My first book, Sound-Politics in São Paulo (Oxford University Press, 2019), is an ethnographic study of urban noise in the most populous city in Brazil, the Western Hemisphere, and the Southern Hemisphere. In Sound-Politics in São Paulo, I examine environmental noise as a thread to navigate across governmental agencies in the legislative, executive, and judiciary branches. I describe how noise control debates in the city relate to controversies surrounding techno-scientific standards, laws, police enforcement, and judicial decisions. The book focuses on two interrelated processes: first, the series of regulatory mechanisms that turn sounds into the all-embracing “noise” susceptible to state intervention; second, the constant attempts of interested groups in either attaching or detaching specific sounds (musical events, industrial noise, traffic noise, religious sounds, etc.) from regulatory scrutiny. I define the dynamics of both processes as “sound-politics”: the channels through which sounds enter (and leave) the sphere of state regulation.

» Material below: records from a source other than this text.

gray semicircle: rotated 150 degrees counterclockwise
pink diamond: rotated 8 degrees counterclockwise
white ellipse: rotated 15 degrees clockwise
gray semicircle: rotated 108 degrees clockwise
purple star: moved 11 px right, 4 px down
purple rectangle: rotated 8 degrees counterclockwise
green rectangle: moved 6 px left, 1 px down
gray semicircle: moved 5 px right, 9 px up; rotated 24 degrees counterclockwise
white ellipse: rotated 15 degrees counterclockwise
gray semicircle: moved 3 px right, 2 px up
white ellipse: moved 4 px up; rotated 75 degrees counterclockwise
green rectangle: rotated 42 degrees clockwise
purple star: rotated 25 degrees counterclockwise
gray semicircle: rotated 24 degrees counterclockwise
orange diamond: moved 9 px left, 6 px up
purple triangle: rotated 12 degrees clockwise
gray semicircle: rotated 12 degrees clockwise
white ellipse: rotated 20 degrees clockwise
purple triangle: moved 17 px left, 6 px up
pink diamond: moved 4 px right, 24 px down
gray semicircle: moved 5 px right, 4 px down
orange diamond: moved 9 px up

I am now working on a second book, titled State Acoustics in Brazil. This book continues the study of sound-politics as an analytical paradigm initiated in Sound-Politics in São Paulo but examines a broader range of sound categories and historical moments. State Acoustics in Brazil focuses on four modes of state acoustics: radio broadcasting, Congress talks, dissent neutralizing, and surveillance.